Task statement:
As you reproduce every line below, keep it exactly as written and leave out the images.

Given entries:
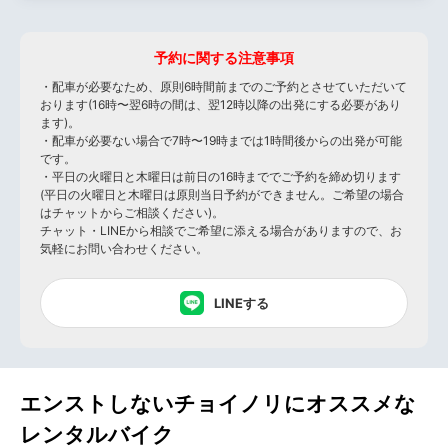
予約に関する注意事項
・配車が必要なため、原則6時間前までのご予約とさせていただいて
おります(16時〜翌6時の間は、翌12時以降の出発にする必要があり
ます)。
・配車が必要ない場合で7時〜19時までは1時間後からの出発が可能
です。
・平日の火曜日と木曜日は前日の16時まででご予約を締め切ります
(平日の火曜日と木曜日は原則当日予約ができません。ご希望の場合
はチャットからご相談ください)。
チャット・LINEから相談でご希望に添える場合がありますので、お
気軽にお問い合わせください。
LINEする
エンストしないチョイノリにオススメな
レンタルバイク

Exercise answer:
予約に関する注意事項
・配車が必要なため、原則6時間前までのご予約とさせていただいて
おります(16時〜翌6時の間は、翌12時以降の出発にする必要があり
ます)。
・配車が必要ない場合で7時〜19時までは1時間後からの出発が可能
です。
・平日の火曜日と木曜日は前日の16時まででご予約を締め切ります
(平日の火曜日と木曜日は原則当日予約ができません。ご希望の場合
はチャットからご相談ください)。
チャット・LINEから相談でご希望に添える場合がありますので、お
気軽にお問い合わせください。
LINEする
エンストしないチョイノリにオススメな
レンタルバイク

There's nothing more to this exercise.